La spada ha sempre avuto un’importanza speciale nella concezione religiosa della guerra. In particolare nella tradizione cristiana essa simboleggia la «spada dello Spirito» e la croce di Cristo: «essa ha infatti la forma di una croce – scriveva Raimondo Lullo – per significare che, come Nostro Signore Gesù Cristo sulla croce vinse la morte in cui eravamo incorsi per il peccato di nostro padre Adamo, così il cavaliere con la spada deve vincere e distruggere i nemici della croce» xvi. Le spade dei cavalieri medievali, inoltre, contenevano spesso, all’interno dell’impugnatura, reliquie preziose; divenivano così oggetti sacri, degni di essere religiosamente venerati e baciati, come un crocifisso.

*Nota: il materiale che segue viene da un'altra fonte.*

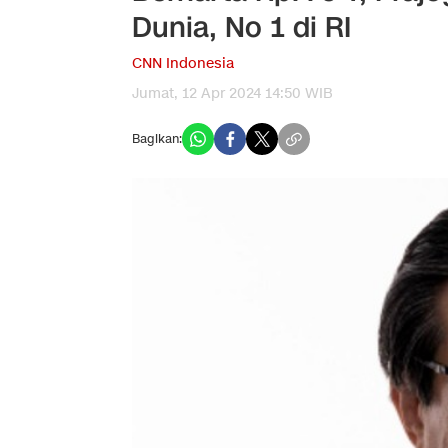
Dunia, No 1 di RI
CNN Indonesia
Jumat, 12 Apr 2024 14:50 WIB
Bagikan:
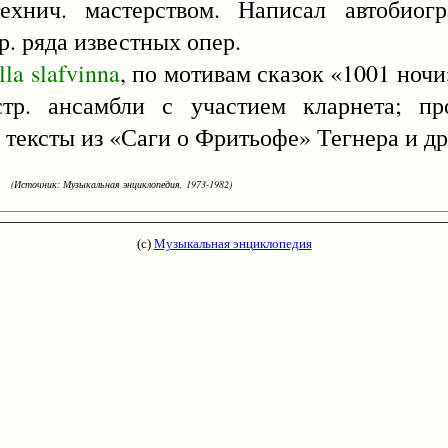
хнич. мастерством. Написал автобиогр
р. ряда известных опер.
illa
slafvinna
, по мотивам сказок «1001 ночи
тр. ансамбли с участием кларнета; пр
 тексты из «Саги о Фритьофе» Тегнера и др
(Источник: Музыкальная энциклопедия, 1973-1982)
(с)
Музыкальная энциклопедия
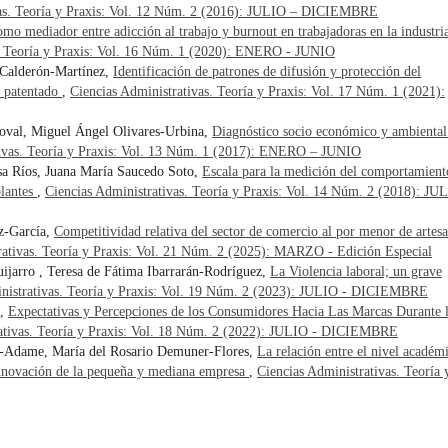
vas. Teoría y Praxis: Vol. 12 Núm. 2 (2016): JULIO – DICIEMBRE
omo mediador entre adicción al trabajo y burnout en trabajadoras en la industri
s. Teoría y Praxis: Vol. 16 Núm. 1 (2020): ENERO - JUNIO
 Calderón-Martínez,
Identificación de patrones de difusión y protección del
 patentado
,
Ciencias Administrativas. Teoría y Praxis: Vol. 17 Núm. 1 (2021):
oval, Miguel Ángel Olivares-Urbina,
Diagnóstico socio económico y ambiental
tivas. Teoría y Praxis: Vol. 13 Núm. 1 (2017): ENERO – JUNIO
sa Ríos, Juana María Saucedo Soto,
Escala para la medición del comportamient
lantes
,
Ciencias Administrativas. Teoría y Praxis: Vol. 14 Núm. 2 (2018): JU
z-García,
Competitividad relativa del sector de comercio al por menor de artesa
rativas. Teoría y Praxis: Vol. 21 Núm. 2 (2025): MARZO - Edición Especial
uijarro , Teresa de Fátima Ibarrarán-Rodríguez,
La Violencia laboral; un grave
nistrativas. Teoría y Praxis: Vol. 19 Núm. 2 (2023): JULIO - DICIEMBRE
z,
Expectativas y Percepciones de los Consumidores Hacia Las Marcas Durante 
rativas. Teoría y Praxis: Vol. 18 Núm. 2 (2022): JULIO - DICIEMBRE
z-Adame, María del Rosario Demuner-Flores,
La relación entre el nivel académ
a innovación de la pequeña y mediana empresa
,
Ciencias Administrativas. Teoría 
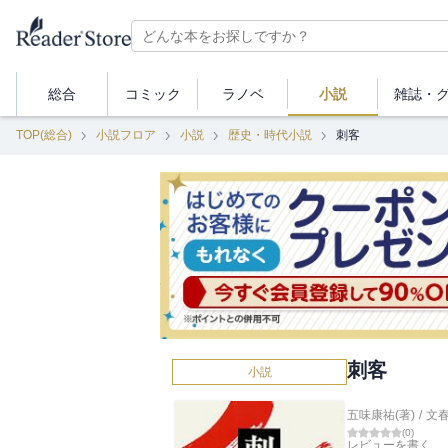
総合
コミック
ラノベ
小説
雑誌・
TOP(総合)
小説フロア
小説
歴史・時代小説
刺客
刺客
小説
五味康祐(著)
/
文
(
0
)
レビューを書く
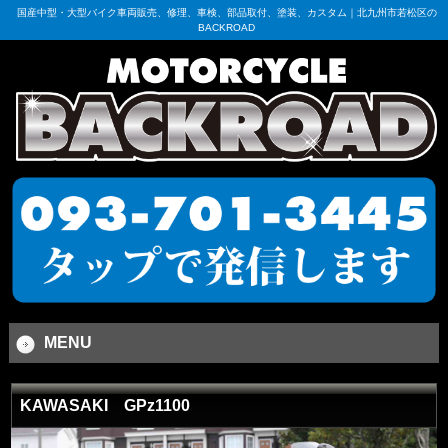
国産中型・大型バイク車両販売、修理、車検、部品取付、塗装、カスタム｜北九州市若松区の
BACKROAD
MENU
KAWASAKI GPz1100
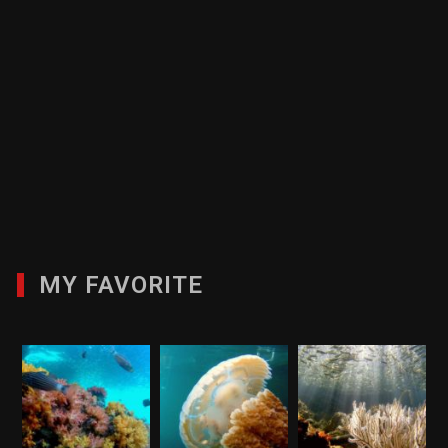
MY FAVORITE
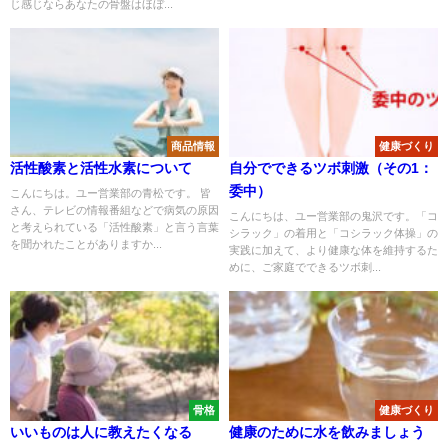
じ感じならあなたの骨盤はほぼ...
商品情報
健康づくり
活性酸素と活性水素について
自分でできるツボ刺激（その1：
委中）
こんにちは。ユー営業部の青松です。 皆
さん、テレビの情報番組などで病気の原因
こんにちは、ユー営業部の鬼沢です。「コ
と考えられている「活性酸素」と言う言葉
シラック」の着用と「コシラック体操」の
を聞かれたことがありますか...
実践に加えて、より健康な体を維持するた
めに、ご家庭でできるツボ刺...
骨格
健康づくり
いいものは人に教えたくなる
健康のために水を飲みましょう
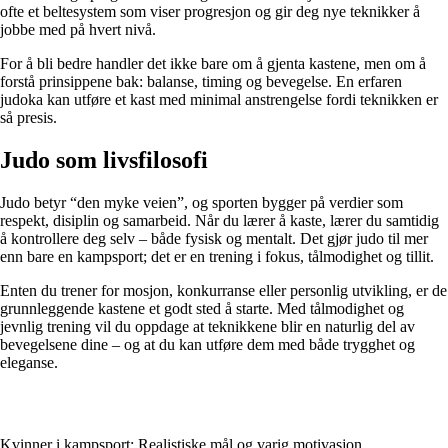
ofte et beltesystem som viser progresjon og gir deg nye teknikker å
jobbe med på hvert nivå.
For å bli bedre handler det ikke bare om å gjenta kastene, men om å
forstå prinsippene bak: balanse, timing og bevegelse. En erfaren
judoka kan utføre et kast med minimal anstrengelse fordi teknikken er
så presis.
Judo som livsfilosofi
Judo betyr “den myke veien”, og sporten bygger på verdier som
respekt, disiplin og samarbeid. Når du lærer å kaste, lærer du samtidig
å kontrollere deg selv – både fysisk og mentalt. Det gjør judo til mer
enn bare en kampsport; det er en trening i fokus, tålmodighet og tillit.
Enten du trener for mosjon, konkurranse eller personlig utvikling, er de
grunnleggende kastene et godt sted å starte. Med tålmodighet og
jevnlig trening vil du oppdage at teknikkene blir en naturlig del av
bevegelsene dine – og at du kan utføre dem med både trygghet og
eleganse.
Kvinner i kampsport: Realistiske mål og varig motivasjon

Un aspetto essenziale della spada come arma bellica è poi che, uccidendo con essa, ci si trova faccia a faccia con il nemico. E il poter guardare negli occhi colui che stiamo uccidendo conferisce a quell’atto di morte tutta la pienezza del suo significato. «Non è piacevole aver di fronte un essere umano, tanto vicino da poter distinguere perfino il colore degli occhi, e sapere che nell’arco di pochi secondi un’altra vita umana finirà precocemente!»xvii, scrisse un veterano del Vietnam; e un soldato della prima guerra mondiale confessava di essere rimasto per mesi «ossessionato dall’espressione di quel ragazzo mentre la mia baionetta penetrava in lui, facendolo cadere con un urlo»xviii. Se non l’avesse visto da vicino, se gli avesse sparato da lontano, non si sarebbe forse mai reso conto di ciò che significava uccidere un uomo, non avrebbe mai visto nei suoi occhi il terrore della morte, quello spasimo misto di odio e di speranza, quell’ultimo straziante sussulto di vita… Uccidere con la spada vuol dire guardare negli occhi la morte e non fuggire dalla responsabilità e dal peso tremendo di ciò che si sta facendo. Chi non ha una fortissima e sincera convinzione che la guerra che sta combattendo è veramente giusta e a fin di bene e che le uccisioni che sta perpetrando sono purtroppo necessarie e giuste, per quanto orrende, e non ha una coscienza onesta e limpida della rettitudine del suo compito di guerriero, non riuscirà a tollerare lo sguardo dilaniato e supplice dell’uomo che egli sta uccidendo; vedendo quegli occhi, gli piomberà addosso la sua cattiva coscienza e tutta la gravità del suo crimine: «e allora mi sono guardato, ho guardato chi ero, dove ero, come ero; ed ecco, ho avuto orrore, o Signore, ho avuto paura dei miei lineamenti, e la buia immagine del mio animo infelice mi ha terrificato!»xix.

Soltanto chi affronta la guerra in questa sua dimensione pienamente umana e ha il coraggio di guardare negli occhi e di lasciarsi guardare negli occhi dal suo nemico, quasi in un dialogo muto ma tanto intenso da riassumere in sé tutto il senso della vita e tutta la profondità della comunicazione tra due esseri umani, soltanto costui potrà allora dire di aver conosciuto la guerra.

xv Ernst von Salomon, I proscritti, trad. italiana: Milano 1959; pag. 114.xvi B. Raimondo Lullo, Libro de la Orden de Caballeria, V, 2.xvii V. Ricketts, cit. in: J. Bourke, op.cit.; pag. 205.xviii A. N. Depew, Gunner Depew, Londra 1918; pag. 61.xix S. Elredo di Rievault, Speculum caritatis. Cfr. A. Fracheboud, I primi spirituali cistercensi, Borla 1991; pag. 61.